The following was asked on a discussion forum I follow. I need your help in answering it.
A few weeks ago, I joined a woman’s group and we post questions to get to know each other and answer questions, give advice, and so on. It was a mixed group with Muslims and non-Muslims with the majority being Muslim. Anyway, there were several debates in which some women would argue over why they reject hadith and only follow Quran. I’m wondering how can they be Muslim when they reject certain aspects of Islam?
Almighty Allah SWT says: “This day have I perfected your religion for you, completed My favour upon you, and have chosen for you Islam as your religion” (5:3)
Rejecting the Hadeeth altogether is irrational! Because it is the Hadeeth that tells us how many prayers we have to pray everyday, how to pray and what to say in a prayer, what proprotion of our money are we to take out for the Zakah (mandatory alms), among hundreds of other teachings without which the religion would not be complete.

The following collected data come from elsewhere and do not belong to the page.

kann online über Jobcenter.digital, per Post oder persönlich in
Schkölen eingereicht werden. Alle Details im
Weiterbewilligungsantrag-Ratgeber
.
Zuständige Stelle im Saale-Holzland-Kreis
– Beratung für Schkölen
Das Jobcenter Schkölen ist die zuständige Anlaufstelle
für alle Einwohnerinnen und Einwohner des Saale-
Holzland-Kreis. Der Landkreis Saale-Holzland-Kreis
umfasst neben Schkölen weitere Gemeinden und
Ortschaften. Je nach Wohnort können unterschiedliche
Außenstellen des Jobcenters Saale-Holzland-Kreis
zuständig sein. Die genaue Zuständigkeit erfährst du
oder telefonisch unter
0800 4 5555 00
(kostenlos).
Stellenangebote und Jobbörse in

More importantly, rejecting the Hadeeth is tantamount to disobeying God, who says, “Whoever obeys the Messenger has obeyed God” (4:80). How do we obey the Prophet (PBUH) if we don’t know what he said?!
Which brings me to the reason which is probably why these folks reject the Hadeeth. Namely, they do not trust that the prophet (PBUH) said what the Hadeeths say he said. I doubt that any Muslim would actually know that the Prophet ordered something and they consciously decide not to do it!
So, the issue actually is the authenticity of the Hadeeth. There is reason to be suspicious of the authenticity of the Hadeeth, but that’s no reason to reject it; it is reason to scrutinize it.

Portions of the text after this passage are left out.